Me sentí aliviado, la posibilidad de tener que enfrentarme de nuevo a aquel terror había desaparecido entre las llamas y eso era una buena noticia.
»Es curioso que esta pintura represente el enterramiento de un gran ariki, profesor, sin duda el detalle no le ha pasado inadvertido; incluso por la corona, las joyas y el rico sudario podría tratarse del mismísimo Hotu Matu’a, el primer rey de Te Pito o te Kainga a Haumaka o Hiva, lo que hoy conocemos como isla de Pascua. Creo que deberíamos examinar el lienzo detenidamente, quizás esta vía de exploración no esté agotada del todo.

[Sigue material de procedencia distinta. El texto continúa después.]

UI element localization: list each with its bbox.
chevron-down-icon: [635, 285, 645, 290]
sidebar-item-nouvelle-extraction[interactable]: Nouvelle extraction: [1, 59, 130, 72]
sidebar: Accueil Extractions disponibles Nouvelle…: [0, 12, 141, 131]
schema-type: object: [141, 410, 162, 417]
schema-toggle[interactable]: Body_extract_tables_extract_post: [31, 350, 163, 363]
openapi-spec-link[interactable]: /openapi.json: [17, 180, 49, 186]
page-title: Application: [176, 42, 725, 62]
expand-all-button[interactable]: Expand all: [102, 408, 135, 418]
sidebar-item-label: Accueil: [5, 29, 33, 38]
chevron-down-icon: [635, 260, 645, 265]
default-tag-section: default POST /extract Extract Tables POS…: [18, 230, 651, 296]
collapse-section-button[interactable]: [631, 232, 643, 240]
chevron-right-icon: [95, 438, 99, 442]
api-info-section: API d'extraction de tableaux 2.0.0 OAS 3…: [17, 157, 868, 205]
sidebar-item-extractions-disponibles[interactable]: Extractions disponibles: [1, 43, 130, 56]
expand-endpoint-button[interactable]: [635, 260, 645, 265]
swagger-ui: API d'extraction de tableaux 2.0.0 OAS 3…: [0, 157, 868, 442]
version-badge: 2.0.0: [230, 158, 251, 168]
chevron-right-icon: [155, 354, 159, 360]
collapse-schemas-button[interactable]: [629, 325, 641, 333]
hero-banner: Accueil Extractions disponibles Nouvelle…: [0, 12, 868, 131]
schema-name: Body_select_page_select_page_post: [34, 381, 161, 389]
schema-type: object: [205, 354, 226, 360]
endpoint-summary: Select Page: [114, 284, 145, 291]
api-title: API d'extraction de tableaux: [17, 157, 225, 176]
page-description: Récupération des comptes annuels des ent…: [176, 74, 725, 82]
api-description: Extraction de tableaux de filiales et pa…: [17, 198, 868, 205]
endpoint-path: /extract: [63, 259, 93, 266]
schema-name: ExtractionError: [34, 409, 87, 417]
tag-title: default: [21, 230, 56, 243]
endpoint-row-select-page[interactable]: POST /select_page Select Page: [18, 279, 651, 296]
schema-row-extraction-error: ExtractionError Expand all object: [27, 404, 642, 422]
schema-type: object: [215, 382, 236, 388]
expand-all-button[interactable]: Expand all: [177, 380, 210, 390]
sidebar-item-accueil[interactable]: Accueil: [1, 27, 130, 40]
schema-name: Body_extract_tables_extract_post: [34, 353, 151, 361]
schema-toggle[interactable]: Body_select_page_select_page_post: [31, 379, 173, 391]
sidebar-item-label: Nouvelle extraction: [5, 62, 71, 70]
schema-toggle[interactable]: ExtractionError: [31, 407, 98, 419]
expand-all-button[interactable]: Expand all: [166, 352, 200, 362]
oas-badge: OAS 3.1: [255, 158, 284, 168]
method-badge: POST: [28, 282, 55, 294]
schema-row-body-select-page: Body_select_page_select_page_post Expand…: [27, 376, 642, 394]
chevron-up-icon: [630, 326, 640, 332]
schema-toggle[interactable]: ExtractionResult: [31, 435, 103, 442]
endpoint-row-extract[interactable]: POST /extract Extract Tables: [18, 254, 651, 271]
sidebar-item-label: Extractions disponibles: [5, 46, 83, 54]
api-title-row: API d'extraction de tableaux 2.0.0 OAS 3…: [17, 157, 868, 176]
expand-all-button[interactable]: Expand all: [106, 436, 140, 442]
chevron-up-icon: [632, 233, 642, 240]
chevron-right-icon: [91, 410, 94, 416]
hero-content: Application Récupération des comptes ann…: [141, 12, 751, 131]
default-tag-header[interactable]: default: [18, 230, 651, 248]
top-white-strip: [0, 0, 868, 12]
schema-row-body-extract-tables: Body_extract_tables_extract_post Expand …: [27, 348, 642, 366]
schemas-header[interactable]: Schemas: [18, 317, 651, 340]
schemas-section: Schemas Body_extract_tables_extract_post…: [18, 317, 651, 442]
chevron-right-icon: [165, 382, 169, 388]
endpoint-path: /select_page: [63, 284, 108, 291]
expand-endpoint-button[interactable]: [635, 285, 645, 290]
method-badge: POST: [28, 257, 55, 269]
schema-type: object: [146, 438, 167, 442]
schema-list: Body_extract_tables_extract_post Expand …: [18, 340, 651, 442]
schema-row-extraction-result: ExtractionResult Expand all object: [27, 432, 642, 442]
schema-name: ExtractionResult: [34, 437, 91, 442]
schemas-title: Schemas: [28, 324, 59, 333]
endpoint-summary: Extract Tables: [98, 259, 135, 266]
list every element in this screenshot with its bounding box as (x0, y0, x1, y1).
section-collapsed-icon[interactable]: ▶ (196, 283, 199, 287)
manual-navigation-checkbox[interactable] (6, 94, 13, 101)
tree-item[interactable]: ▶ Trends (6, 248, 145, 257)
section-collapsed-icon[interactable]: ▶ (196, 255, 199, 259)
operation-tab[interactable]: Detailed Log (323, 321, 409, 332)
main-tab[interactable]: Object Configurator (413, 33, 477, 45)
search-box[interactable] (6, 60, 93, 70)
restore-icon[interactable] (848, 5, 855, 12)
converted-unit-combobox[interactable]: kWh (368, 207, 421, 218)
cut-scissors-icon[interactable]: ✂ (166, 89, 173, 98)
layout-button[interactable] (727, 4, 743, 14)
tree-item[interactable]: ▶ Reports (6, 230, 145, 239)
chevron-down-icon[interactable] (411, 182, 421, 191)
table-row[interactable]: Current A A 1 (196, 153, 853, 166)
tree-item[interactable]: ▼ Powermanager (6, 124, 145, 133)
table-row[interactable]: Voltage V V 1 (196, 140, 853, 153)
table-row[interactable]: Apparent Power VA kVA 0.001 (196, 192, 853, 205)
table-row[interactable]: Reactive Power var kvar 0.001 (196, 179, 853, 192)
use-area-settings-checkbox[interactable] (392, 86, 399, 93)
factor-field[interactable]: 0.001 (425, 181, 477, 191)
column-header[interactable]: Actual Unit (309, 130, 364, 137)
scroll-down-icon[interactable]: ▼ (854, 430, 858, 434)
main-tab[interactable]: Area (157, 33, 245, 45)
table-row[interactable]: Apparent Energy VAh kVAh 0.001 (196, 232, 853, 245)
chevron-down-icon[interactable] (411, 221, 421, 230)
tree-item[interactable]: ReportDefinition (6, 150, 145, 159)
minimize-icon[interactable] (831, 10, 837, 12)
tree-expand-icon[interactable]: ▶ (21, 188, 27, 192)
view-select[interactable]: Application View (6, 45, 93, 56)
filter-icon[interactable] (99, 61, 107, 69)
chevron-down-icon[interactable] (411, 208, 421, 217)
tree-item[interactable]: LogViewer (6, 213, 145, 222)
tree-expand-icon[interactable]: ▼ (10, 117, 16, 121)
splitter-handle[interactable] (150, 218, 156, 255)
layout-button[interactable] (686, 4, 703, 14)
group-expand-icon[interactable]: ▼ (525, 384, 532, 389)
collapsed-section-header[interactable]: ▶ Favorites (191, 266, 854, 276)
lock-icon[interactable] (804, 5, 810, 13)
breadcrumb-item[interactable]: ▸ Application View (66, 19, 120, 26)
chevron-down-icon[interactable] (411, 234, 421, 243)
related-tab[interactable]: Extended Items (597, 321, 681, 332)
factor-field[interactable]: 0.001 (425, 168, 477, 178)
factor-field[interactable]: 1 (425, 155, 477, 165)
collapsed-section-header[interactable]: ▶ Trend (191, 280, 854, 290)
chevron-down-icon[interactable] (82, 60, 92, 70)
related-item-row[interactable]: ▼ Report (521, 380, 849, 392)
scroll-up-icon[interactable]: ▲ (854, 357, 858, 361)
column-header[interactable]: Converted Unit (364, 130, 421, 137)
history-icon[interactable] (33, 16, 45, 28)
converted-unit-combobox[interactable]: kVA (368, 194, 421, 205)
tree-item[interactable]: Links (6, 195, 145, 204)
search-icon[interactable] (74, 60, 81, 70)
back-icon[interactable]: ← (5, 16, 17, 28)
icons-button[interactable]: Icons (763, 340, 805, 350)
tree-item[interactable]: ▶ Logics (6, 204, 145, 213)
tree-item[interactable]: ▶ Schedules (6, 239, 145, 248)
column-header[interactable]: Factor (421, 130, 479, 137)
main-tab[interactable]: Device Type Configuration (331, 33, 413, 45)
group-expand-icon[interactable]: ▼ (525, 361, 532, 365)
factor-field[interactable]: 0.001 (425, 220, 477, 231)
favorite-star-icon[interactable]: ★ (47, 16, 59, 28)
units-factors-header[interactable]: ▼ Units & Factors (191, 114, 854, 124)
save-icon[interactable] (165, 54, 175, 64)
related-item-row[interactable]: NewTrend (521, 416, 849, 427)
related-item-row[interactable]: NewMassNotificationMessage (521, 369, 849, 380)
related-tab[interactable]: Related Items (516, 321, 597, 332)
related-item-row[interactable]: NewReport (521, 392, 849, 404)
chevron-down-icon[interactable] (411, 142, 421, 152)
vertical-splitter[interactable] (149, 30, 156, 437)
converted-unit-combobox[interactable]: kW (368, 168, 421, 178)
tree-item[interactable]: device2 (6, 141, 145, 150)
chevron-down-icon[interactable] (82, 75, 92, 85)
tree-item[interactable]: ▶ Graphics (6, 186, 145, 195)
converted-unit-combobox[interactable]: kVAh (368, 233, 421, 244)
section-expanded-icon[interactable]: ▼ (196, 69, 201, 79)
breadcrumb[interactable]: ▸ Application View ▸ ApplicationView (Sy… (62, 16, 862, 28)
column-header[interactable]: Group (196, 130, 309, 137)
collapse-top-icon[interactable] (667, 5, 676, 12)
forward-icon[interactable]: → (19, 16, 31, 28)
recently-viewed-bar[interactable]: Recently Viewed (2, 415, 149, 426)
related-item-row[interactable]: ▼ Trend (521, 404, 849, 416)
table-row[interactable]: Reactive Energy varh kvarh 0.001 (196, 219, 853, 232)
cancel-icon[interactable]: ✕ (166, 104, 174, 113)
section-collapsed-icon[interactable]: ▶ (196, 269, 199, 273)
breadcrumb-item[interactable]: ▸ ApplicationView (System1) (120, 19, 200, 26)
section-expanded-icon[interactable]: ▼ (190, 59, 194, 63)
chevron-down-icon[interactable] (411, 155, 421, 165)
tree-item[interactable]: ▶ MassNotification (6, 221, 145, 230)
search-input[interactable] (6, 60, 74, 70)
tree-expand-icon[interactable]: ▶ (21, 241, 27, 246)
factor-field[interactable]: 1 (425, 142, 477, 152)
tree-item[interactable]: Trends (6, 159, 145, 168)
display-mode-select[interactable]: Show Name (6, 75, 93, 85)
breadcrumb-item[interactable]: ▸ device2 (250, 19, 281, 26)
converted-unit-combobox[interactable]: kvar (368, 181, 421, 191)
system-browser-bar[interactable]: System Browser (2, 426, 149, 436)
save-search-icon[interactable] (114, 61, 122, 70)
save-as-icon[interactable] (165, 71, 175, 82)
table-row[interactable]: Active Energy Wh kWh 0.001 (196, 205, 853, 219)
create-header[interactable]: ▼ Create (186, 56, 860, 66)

—Nada se pierde por intentarlo, capitán. Es usted maorí y seguramente interpretará las señales que haya podido dejar Pickman en este trabajo, si es que existen, mejor que Llywelyn o yo mismo, pues le confieso mi absoluta falta de conocimiento sobre las costumbres de su pueblo.
Por contra, yo sí adquirí algunos sobre esa cultura mientras me documentaba para mi libro «The Wairau Affray», que narra el enfrentamiento entre colonos británicos y nativos del clan iwi, tras la firma del Tratado de Waitangi, y después de estudiar detenidamente la pintura estaba seguro de que, pese a guardar grandes similitudes, no estábamos ante la reproducción de una estampa propiamente maorí. La respuesta de Kamaka vino a confirmar mis sospechas.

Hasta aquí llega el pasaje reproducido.